On Leaving

Katie Deighton
The Privileged Immigrant
3 min readNov 15, 2020

Had I been braver I would have stayed. For what reason I don’t know — to clash my pans out of the window at 7pm and join the West Village crowd pausing daily walks to stare up at the shuttered Stonewall and say, “I, like, just can’t believe this is happening?” I could have taken great photographs of empty streets. I could have taken average photographs of empty streets. I could have snuck out of the house to avoid the judgement of my roommates and caught the 6 train to Grand Central and give my blood, having been at a loss of what else to give.

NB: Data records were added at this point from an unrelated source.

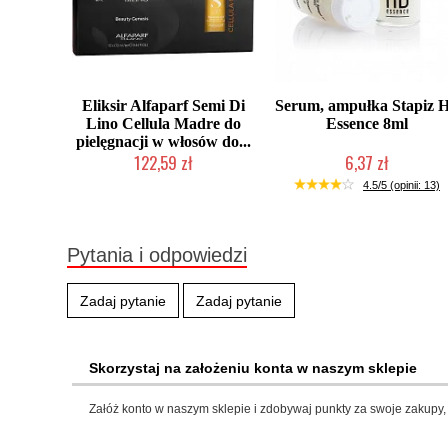
Eliksir Alfaparf Semi Di
Serum, ampułka Stapiz 
Lino Cellula Madre do
Essence 8ml
pielęgnacji w włosów do...
122,59 zł
6,37 zł
Duża ilość (wysyłka w 24h)
Duża ilość (wysyłka w 24h)
4.5/5 (opinii: 13)
Pytania i odpowiedzi
Zadaj pytanie
Zadaj pytanie
Skorzystaj na założeniu konta w naszym sklepie
Załóż konto w naszym sklepie i zdobywaj punkty za swoje zakupy, 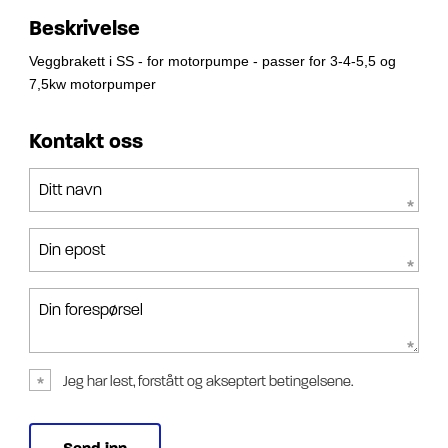
Beskrivelse
Veggbrakett i SS - for motorpumpe - passer for 3-4-5,5 og
7,5kw motorpumper
Kontakt oss
Ditt navn
Din epost
Din forespørsel
Jeg har lest, forstått og akseptert betingelsene.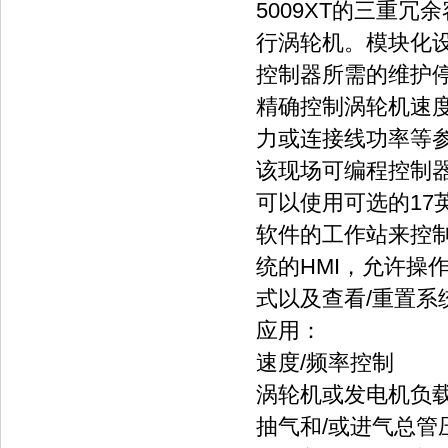
5009XT的三重
行涡轮机。模块化
控制器所需的维护停
精确控制涡轮机速
力或连接线功率等
该现场可编程控制
可以使用可选的17英寸
软件的工作站来控制
统的HMI，允许操
式以及查看/重置系
应用：
速度/频率控制
涡轮机或发电机负载
抽气和/或进气总管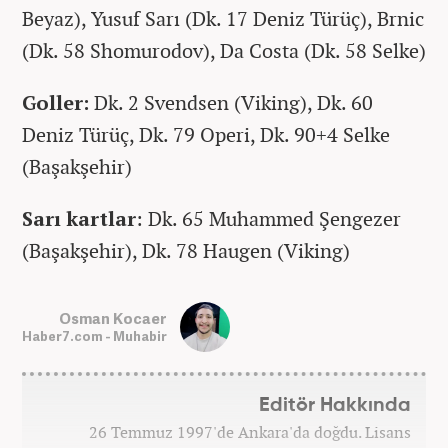
Beyaz), Yusuf Sarı (Dk. 17 Deniz Türüç), Brnic
(Dk. 58 Shomurodov), Da Costa (Dk. 58 Selke)
Goller:
Dk. 2 Svendsen (Viking), Dk. 60
Deniz Türüç, Dk. 79 Operi, Dk. 90+4 Selke
(Başakşehir)
Sarı kartlar
: Dk. 65 Muhammed Şengezer
(Başakşehir), Dk. 78 Haugen (Viking)
Osman Kocaer
Haber7.com - Muhabir
Editör Hakkında
26 Temmuz 1997'de Ankara'da doğdu. Lisans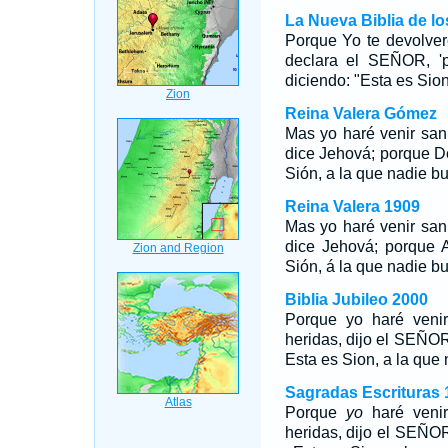
La Nueva Biblia de l
Porque Yo te devolveré
declara el SEÑOR, '
diciendo: "Esta es Sion
Reina Valera Gómez
Mas yo haré venir sani
dice Jehová; porque D
Sión, a la que nadie b
Reina Valera 1909
Mas yo haré venir sani
dice Jehová; porque A
Sión, á la que nadie b
Biblia Jubileo 2000
Porque
yo
haré venir
heridas, dijo el SEÑOR
Esta es Sion, a la que
Sagradas Escrituras 
Porque
yo
haré venir
heridas, dijo el SEÑOR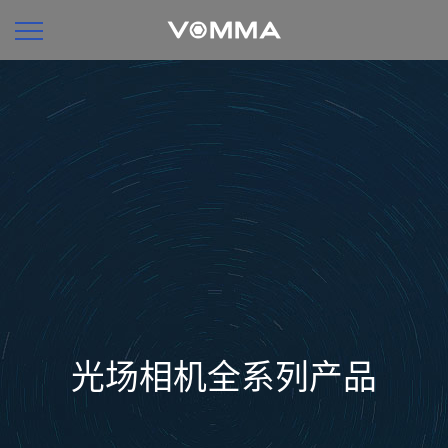
光场相机全系列产品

Because money was out of the question. A pay-cut piled on top of an apartment I already couldn’t really afford would have ruined me. I would have gone into debt, and anyway, what is the city but a place to spend money? The New York I knew disappeared when they shut the bars and the street food vendors drove away. If I closed my ears to the sirens so obnoxiously New York I could be in Tbilisi or Silverlake or Johannesburg.

Had I stayed I would have gone bankrupt, I told my friends. I have no choice, I told myself.

But I really could have done it. It would have been hard, but I could have done it, poor and frustrated and maybe a bit lonely. I imagine my parallel self, the one who didn’t hysterically refresh flights out of JFK hour by hour, in the darkest corner of the hardest of cities. I would suffocate for want of an outdoor space — Christ, a rooftop would do — and grow tough from the barrage of bad news and strangers’ anger. I would retreat into a pit of resentment and Netflix until the soot cleared and there I’d be: a diamond cut from hardship I’d never known until then. Someone with a real story to tell. Someone who stuck by their so-called love for a place. Someone who was braver.

The reality was that I bounced and lived a pandemic that was safe and easy and good to me. I think my good luck all began when I caught that last sunset over Manhattan from outside of Terminal 4. And then when I caught that near-empty, supposedly dry flight out to Heathrow, where a marvelous man on the cabin crew uncovered a prohibited miniature of merlot out back. I returned to a house of love where I was healthy, and some summer evenings I glowed a little from a day walking in the countryside sun, marveling at my own good fortune but never doing anything real with it. My life was free from concrete and mezcal and grease and sex; I felt a little like a troubled 1930s socialite whisked away for severe pampering in Switzerland.

Things could not have been better were it not for the feeling I’d abandoned an ancient and complicated but wonderful friend in her time of need. I’d left her with the boring and indifferent: those masked joggers of the East Side highway who never stopped to marvel at the ground they pounded and those that leapt over the river to Jersey the minute they could. And me, sometimes I would stand on my doorway like Henry Hill at the very end of Goodfellas, looking out upon suburbia like an average nobody, a schnook.

Every so often I stoke that guilt inside. It warms me very slowly — degree by degree — and readies the diamond for cutting.